The optical path of the digital holographic interferometry (DHI) system is shown in Figure 4, and the numerical reconstruction is shown in Figure 5. The laser beam generated by the laser is transmitted through an optical fiber, which reduces the influence of external noise on the light source. The laser source is divided into a beam of object light and a beam of reference light by the fiber coupler. The object beam is transmitted through the experimental fluid after beam expansion and collimation. Due to the temperature gradient in the experimental mother liquor, the refractive index distribution in the mother liquor is heterogeneous, which results in the corresponding modulation of the phase distribution of the wavefront of the object light, and this modulation changes with the refractive index distribution of the fluid. The transmitted object beam passes through the 4f system and then is projected onto the photosensitive surface of the CCD camera through a beam-splitting prism. The reference beam, after beam expansion and collimation, is projected onto the photosensitive surface of the CCD camera through a beam-splitting prism. As it interferes with the modulated object beam, the hologram is formed. The CCD records the holograms of the mother liquor in different states and obtains the phase changes of the object beam in different states through numerical reconstruction, thereby obtaining the changes of refractive index. The complex amplitude of the light received by the CCD target can be obtained through Equation (3); the intensity of the light received by the CCD target can be obtained through Equation (4). The spatial spectrum of the hologram can be obtained by Fourier transform of the light intensity distribution. Among G₁, G₂, G₃ and G₄, G₃ and G₄ are the ±1 level spectra of the object light, respectively. After extracting G₃ or G₄, the inverse Fourier transform can be used to obtain the object light on the hologram plane. The temperature distribution in the mother liquor in the corresponding state is then deduced from the relationship between refractive index and temperature.
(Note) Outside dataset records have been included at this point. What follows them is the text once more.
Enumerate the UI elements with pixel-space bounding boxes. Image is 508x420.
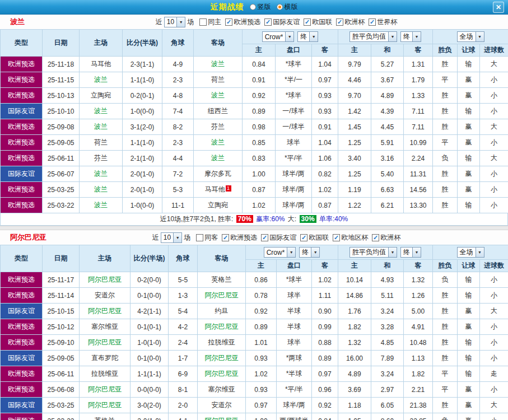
score-cell: 0-0(0-0): [131, 382, 169, 398]
goals-result-cell: 小: [480, 413, 508, 420]
match-count-select[interactable]: 10▼: [164, 17, 185, 27]
goals-result-cell: 小: [480, 104, 508, 119]
odds-draw: 4.85: [371, 335, 404, 351]
filter-checkbox[interactable]: ✓欧国联: [300, 233, 329, 242]
radio-icon[interactable]: [277, 4, 283, 10]
filter-checkbox[interactable]: ✓欧国联: [304, 17, 332, 27]
checkbox-icon[interactable]: ✓: [261, 234, 268, 241]
col-score: 比分(半场): [131, 245, 169, 272]
filter-checkbox[interactable]: ✓世界杯: [369, 17, 397, 27]
odds-draw: 8.60: [371, 413, 404, 420]
goals-result-cell: 走: [480, 366, 508, 382]
filter-checkbox[interactable]: ✓国际友谊: [261, 233, 296, 242]
handicap-away-odds: 1.02: [312, 182, 338, 198]
radio-icon[interactable]: [250, 4, 256, 10]
avg-time-select[interactable]: 终▼: [400, 31, 421, 42]
radio-vertical-layout[interactable]: 竖版: [250, 2, 271, 12]
handicap-result-cell: 赢: [458, 398, 480, 413]
asian-win-rate: 赢率:60%: [256, 215, 285, 223]
checkbox-icon[interactable]: ✓: [222, 234, 229, 241]
handicap-line: 一/球半: [276, 119, 312, 135]
checkbox-icon[interactable]: ✓: [369, 18, 376, 26]
match-type-cell: 欧洲预选: [1, 413, 43, 420]
match-count-select[interactable]: 10▼: [161, 232, 182, 243]
away-team-name: 摩尔多瓦: [204, 170, 231, 178]
checkbox-icon[interactable]: ✓: [333, 234, 340, 241]
match-row: 欧洲预选 25-03-22 波兰 1-0(0-0) 11-1 立陶宛 1.02 …: [1, 198, 508, 213]
home-team-name: 直布罗陀: [91, 354, 118, 362]
odds-home-win: 1.25: [338, 166, 371, 182]
home-team-cell: 波兰: [80, 119, 123, 135]
fulltime-select[interactable]: 全场▼: [457, 247, 484, 258]
filter-checkbox[interactable]: ✓欧洲预选: [222, 233, 257, 242]
col-handicap-home: 主: [246, 260, 277, 272]
odds-draw: 4.45: [371, 119, 404, 135]
away-team-name: 波兰: [211, 91, 225, 99]
match-row: 国际友谊 25-10-15 阿尔巴尼亚 4-2(1-1) 5-4 约旦 0.92…: [1, 304, 508, 319]
handicap-home-odds: 1.00: [246, 413, 277, 420]
goals-result-cell: 大: [480, 57, 508, 72]
match-date-cell: 25-09-10: [43, 335, 80, 351]
match-type-cell: 欧洲预选: [1, 57, 43, 72]
away-team-cell: 拉脱维亚: [198, 335, 246, 351]
corner-cell: 7-4: [162, 104, 194, 119]
odds-draw: 5.27: [371, 57, 404, 72]
radio-horizontal-layout[interactable]: 横版: [277, 2, 298, 12]
home-team-cell: 波兰: [80, 104, 123, 119]
checkbox-icon[interactable]: ✓: [264, 18, 272, 26]
filter-checkbox[interactable]: ✓欧洲杯: [372, 233, 400, 242]
handicap-away-odds: 0.96: [312, 382, 338, 398]
match-date-cell: 25-10-10: [43, 104, 80, 119]
bookmaker-select[interactable]: Crow*▼: [262, 31, 295, 42]
chevron-down-icon: ▼: [311, 248, 319, 257]
match-type-cell: 欧洲预选: [1, 272, 43, 288]
avg-time-select[interactable]: 终▼: [400, 247, 421, 258]
home-team-name: 阿尔巴尼亚: [88, 401, 122, 409]
corner-cell: 4-1: [169, 413, 198, 420]
odds-time-select[interactable]: 终▼: [299, 247, 320, 258]
away-team-name: 阿尔巴尼亚: [205, 370, 239, 377]
close-icon[interactable]: ✕: [493, 2, 504, 13]
match-date-cell: 25-09-05: [43, 135, 80, 151]
filter-checkbox[interactable]: ✓国际友谊: [264, 17, 300, 27]
goals-result-cell: 小: [480, 182, 508, 198]
fulltime-select[interactable]: 全场▼: [457, 31, 484, 42]
checkbox-icon[interactable]: [196, 234, 203, 241]
handicap-result-cell: 输: [458, 198, 480, 213]
away-team-name: 纽西兰: [208, 107, 228, 115]
bookmaker-select[interactable]: Crow*▼: [264, 247, 296, 258]
checkbox-icon[interactable]: [199, 18, 207, 26]
handicap-line: 球半/两: [276, 182, 312, 198]
goals-result-cell: 小: [480, 198, 508, 213]
away-team-name: 立陶宛: [208, 201, 228, 209]
filter-checkbox[interactable]: 同客: [196, 233, 218, 242]
albania-match-table: 类型 日期 主场 比分(半场) 角球 客场 Crow*▼终▼ 胜平负均值▼终▼ …: [0, 245, 508, 420]
odds-draw: 3.24: [371, 304, 404, 319]
home-team-cell: 阿尔巴尼亚: [80, 304, 131, 319]
filter-checkbox[interactable]: ✓欧地区杯: [333, 233, 368, 242]
avg-odds-select[interactable]: 胜平负均值▼: [349, 247, 397, 258]
away-team-cell: 摩尔多瓦: [194, 166, 243, 182]
checkbox-icon[interactable]: ✓: [304, 18, 311, 26]
checkbox-icon[interactable]: ✓: [300, 234, 307, 241]
match-type-cell: 国际友谊: [1, 398, 43, 413]
filter-checkbox[interactable]: 同主: [199, 17, 221, 27]
goals-result-cell: 小: [480, 166, 508, 182]
checkbox-icon[interactable]: ✓: [336, 18, 343, 26]
handicap-home-odds: 1.02: [243, 198, 276, 213]
score-cell: 1-1(1-0): [123, 72, 162, 88]
poland-match-table: 类型 日期 主场 比分(半场) 角球 客场 Crow*▼终▼ 胜平负均值▼终▼ …: [0, 29, 508, 213]
goals-result-cell: 小: [480, 382, 508, 398]
odds-home-win: 1.76: [338, 304, 371, 319]
avg-odds-select[interactable]: 胜平负均值▼: [349, 31, 397, 42]
handicap-line: 球半: [276, 135, 312, 151]
odds-time-select[interactable]: 终▼: [297, 31, 318, 42]
checkbox-icon[interactable]: ✓: [225, 18, 232, 26]
odds-away-win: 22.85: [404, 413, 433, 420]
filter-checkbox[interactable]: ✓欧洲杯: [336, 17, 365, 27]
filter-checkbox[interactable]: ✓欧洲预选: [225, 17, 260, 27]
corner-cell: 4-2: [169, 319, 198, 335]
checkbox-icon[interactable]: ✓: [372, 234, 379, 241]
col-date: 日期: [43, 30, 80, 57]
away-team-name: 约旦: [215, 307, 229, 315]
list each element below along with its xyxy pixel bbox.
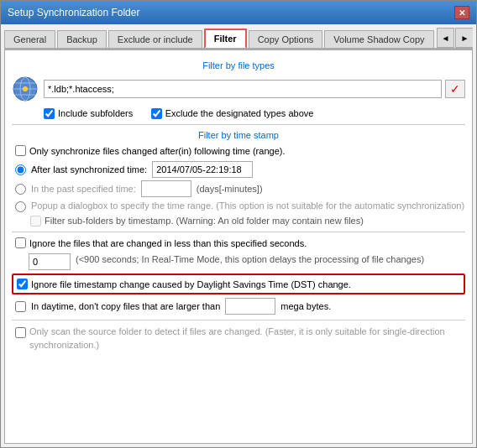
timestamp-header: Filter by time stamp	[12, 130, 465, 140]
mega-bytes-label: mega bytes.	[280, 301, 331, 311]
tab-scroll-next[interactable]: ►	[455, 28, 473, 48]
days-input[interactable]	[141, 180, 191, 197]
daytime-checkbox[interactable]	[15, 301, 26, 312]
mega-input[interactable]	[225, 298, 275, 315]
separator-2	[12, 232, 465, 232]
ignore-less-seconds-label: Ignore the files that are changed in les…	[29, 237, 307, 250]
days-minutes-label: (days[-minutes])	[197, 184, 263, 194]
tab-copy-options[interactable]: Copy Options	[249, 30, 323, 48]
include-subfolders-row: Include subfolders Exclude the designate…	[44, 107, 465, 119]
ignore-less-seconds-row: Ignore the files that are changed in les…	[12, 237, 465, 250]
include-subfolders-label: Include subfolders	[58, 108, 133, 118]
tab-bar: General Backup Exclude or include Filter…	[4, 28, 473, 49]
include-subfolders-checkbox[interactable]	[44, 108, 55, 119]
dst-checkbox[interactable]	[17, 279, 28, 289]
title-bar: Setup Synchronization Folder ✕	[1, 1, 476, 24]
filter-subfolders-row: Filter sub-folders by timestamp. (Warnin…	[30, 216, 465, 227]
filter-input-row: ✓	[12, 76, 465, 102]
only-sync-changed-row: Only synchronize files changed after(in)…	[12, 145, 465, 158]
file-types-header: Filter by file types	[12, 60, 465, 70]
popup-dialog-row: Popup a dialogbox to specify the time ra…	[12, 200, 465, 212]
in-past-row: In the past specified time: (days[-minut…	[12, 180, 465, 197]
filter-panel: Filter by file types ✓	[4, 49, 473, 444]
dst-row: Ignore file timestamp change caused by D…	[12, 273, 465, 294]
tab-general[interactable]: General	[4, 30, 55, 48]
dst-label: Ignore file timestamp change caused by D…	[31, 279, 351, 289]
in-past-label: In the past specified time:	[31, 184, 136, 194]
only-scan-checkbox[interactable]	[15, 327, 26, 338]
only-scan-row: Only scan the source folder to detect if…	[12, 326, 465, 352]
after-last-sync-radio[interactable]	[15, 164, 26, 175]
daytime-label: In daytime, don't copy files that are la…	[31, 301, 220, 311]
globe-icon	[12, 76, 39, 102]
tab-exclude-include[interactable]: Exclude or include	[108, 30, 202, 48]
after-last-sync-input[interactable]	[152, 161, 253, 178]
daytime-row: In daytime, don't copy files that are la…	[12, 298, 465, 315]
filter-subfolders-checkbox[interactable]	[30, 216, 41, 227]
ignore-less-seconds-checkbox[interactable]	[15, 237, 26, 248]
close-button[interactable]: ✕	[454, 6, 469, 19]
tab-scroll-prev[interactable]: ◄	[437, 28, 455, 48]
tab-filter[interactable]: Filter	[204, 29, 247, 49]
popup-dialog-label: Popup a dialogbox to specify the time ra…	[31, 200, 465, 212]
only-sync-changed-checkbox[interactable]	[15, 145, 26, 156]
only-sync-changed-label: Only synchronize files changed after(in)…	[29, 145, 285, 158]
exclude-designated-label: Exclude the designated types above	[165, 108, 314, 118]
window-title: Setup Synchronization Folder	[8, 7, 139, 18]
only-scan-label: Only scan the source folder to detect if…	[29, 326, 462, 352]
main-window: Setup Synchronization Folder ✕ General B…	[0, 0, 477, 448]
separator-1	[12, 124, 465, 125]
exclude-designated-checkbox[interactable]	[151, 108, 162, 119]
seconds-input[interactable]	[29, 253, 71, 270]
checkmark-button[interactable]: ✓	[445, 80, 465, 98]
tab-backup[interactable]: Backup	[57, 30, 107, 48]
tab-volume-shadow-copy[interactable]: Volume Shadow Copy	[324, 30, 433, 48]
after-last-sync-label: After last synchronized time:	[31, 164, 147, 175]
title-bar-buttons: ✕	[454, 6, 469, 19]
filter-file-types-input[interactable]	[44, 80, 442, 98]
popup-dialog-radio[interactable]	[15, 201, 26, 212]
in-past-radio[interactable]	[15, 184, 26, 195]
separator-3	[12, 320, 465, 320]
seconds-row: (<900 seconds; In Real-Time Mode, this o…	[29, 253, 465, 270]
filter-input-group: ✓	[44, 80, 465, 98]
window-content: General Backup Exclude or include Filter…	[1, 24, 476, 447]
seconds-note: (<900 seconds; In Real-Time Mode, this o…	[76, 253, 465, 266]
svg-point-5	[23, 86, 28, 91]
filter-subfolders-label: Filter sub-folders by timestamp. (Warnin…	[45, 216, 364, 226]
after-last-sync-row: After last synchronized time:	[12, 161, 465, 178]
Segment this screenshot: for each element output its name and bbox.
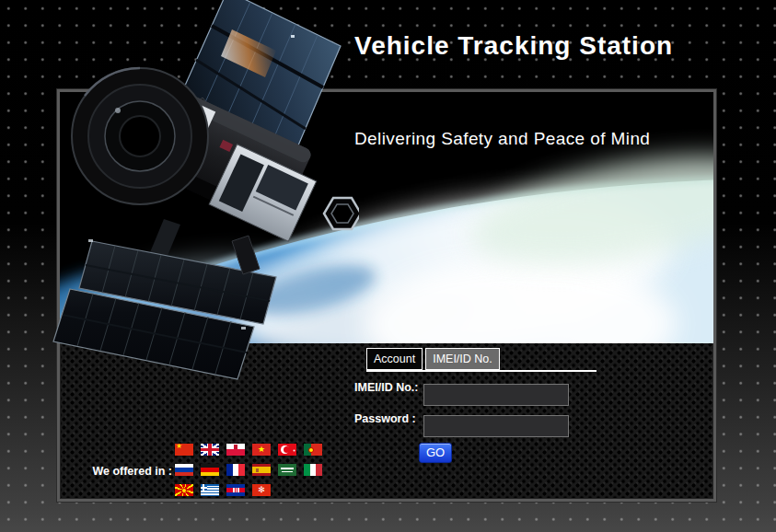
go-button[interactable]: GO: [419, 443, 452, 463]
flag-saudi-arabia-icon[interactable]: [278, 464, 296, 476]
flag-united-kingdom-icon[interactable]: [201, 444, 219, 456]
flag-russia-icon[interactable]: [175, 464, 193, 476]
page: { "page": { "title": "Vehicle Tracking S…: [0, 0, 776, 532]
offered-in-label: We offered in :: [86, 465, 172, 478]
flag-vietnam-icon[interactable]: [252, 444, 271, 456]
imei-id-input[interactable]: [423, 384, 569, 406]
tab-imei-id[interactable]: IMEI/ID No.: [425, 348, 500, 370]
password-input[interactable]: [423, 415, 569, 437]
flag-greece-icon[interactable]: [201, 484, 219, 496]
flag-poland-icon[interactable]: [226, 444, 245, 456]
password-label: Password :: [354, 412, 421, 426]
hero-image: Delivering Safety and Peace of Mind: [60, 92, 713, 343]
imei-id-label: IMEI/ID No.:: [354, 381, 421, 395]
flag-italy-icon[interactable]: [304, 464, 322, 476]
flag-spain-icon[interactable]: [252, 464, 271, 476]
login-tabs: AccountIMEI/ID No.: [366, 348, 500, 370]
tab-underline: [366, 370, 596, 372]
flag-portugal-icon[interactable]: [304, 444, 322, 456]
flag-germany-icon[interactable]: [201, 464, 219, 476]
login-panel: Delivering Safety and Peace of Mind Acco…: [57, 89, 716, 502]
flag-france-icon[interactable]: [226, 464, 245, 476]
flag-row-2: [175, 464, 322, 476]
tab-account[interactable]: Account: [366, 348, 423, 370]
flag-cambodia-icon[interactable]: [226, 484, 245, 496]
flag-north-macedonia-icon[interactable]: [175, 484, 193, 496]
page-title: Vehicle Tracking Station: [354, 31, 673, 61]
flag-turkey-icon[interactable]: [278, 444, 296, 456]
flag-china-icon[interactable]: [175, 444, 193, 456]
flag-hong-kong-icon[interactable]: [252, 484, 271, 496]
flag-row-3: [175, 484, 271, 496]
flag-row-1: [175, 444, 322, 456]
hero-tagline: Delivering Safety and Peace of Mind: [354, 129, 650, 149]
$$\mathrm{U}\left(x_{\mathrm{H}},y_{\mathrm{H}}\right)=r\mathrm{e}\mathrm{x}\mathrm{p}\left(-\mathrm{j}2\pi {\xi }_{\mathrm{r}}{x}_{\mathrm{H}}\right)+u_{\mathrm{H}}(x_{\mathrm{H}},y_{\mathrm{H}})$$

(3)

$$\begin{array}{ll}{i}_{\mathrm{H}}(x_{\mathrm{H}},y_{\mathrm{H}})& =r^2+|u_{\mathrm{H}}(x_{\mathrm{H}},y_{\mathrm{H}}){|}^2+r{u}_{\mathrm{H}}(x_{\mathrm{H}},y_{\mathrm{H}})\mathrm{e}\mathrm{x}\mathrm{p}(\mathrm{j}2\pi {\xi }_r{x}_{\mathrm{H}})\\ & +r{u}_{\mathrm{H}}^{\ast }(x_{\mathrm{H}},y_{\mathrm{H}})\mathrm{e}\mathrm{x}\mathrm{p}(-\mathrm{j}2\pi {\xi }_r{x}_{\mathrm{H}})\begin{array}{ccc}& & \end{array}\end{array}$$

(4)

Based on the basic principles of particle image velocimetry (PIV) and digital holographic interferometry (DHI), a platform for simultaneous measurements of velocity and temperature fields is constructed, and the schematic diagram and the physical layout are shown in Figure 6 and Figure 7 respectively. The digital holographic interference system (DHI) uses laser 2 with a wavelength of 532 nm and a power of 50 mW to output a laser beam which is transmitted to an optical platform through an optical fiber. The laser beam passes through a lens set to form a parallel beam with a beam aperture greater than 50 mm. After this parallel beam passes through the experimental section and the lens group, an object beam with a beam aperture of less than 15 mm that matches the size of the CCD target is formed through the beam-splitting prism. The object beam meets the reference beam and forms an interferogram that is recorded by the large-area array CCD. The phase map is reconstructed from the hologram and the physical field distribution is obtained. The particle image velocimetry (PIV) system uses laser 1 with a wavelength of 561 nm and a power of 150 mW to output a laser beam which is transmitted to an optical platform through an optical fiber. The laser beam passes through a column lens to form a slice of laser light, illuminating a cross section of the experimental section; a sequence of particle images characterizing the fluid structure are recorded by a high-speed CCD camera with a filter installed in front of the camera, and the filter has the same output wavelength as laser 1; then the information such as the velocity distribution of the flow is obtained through the correlation processing of the particle images.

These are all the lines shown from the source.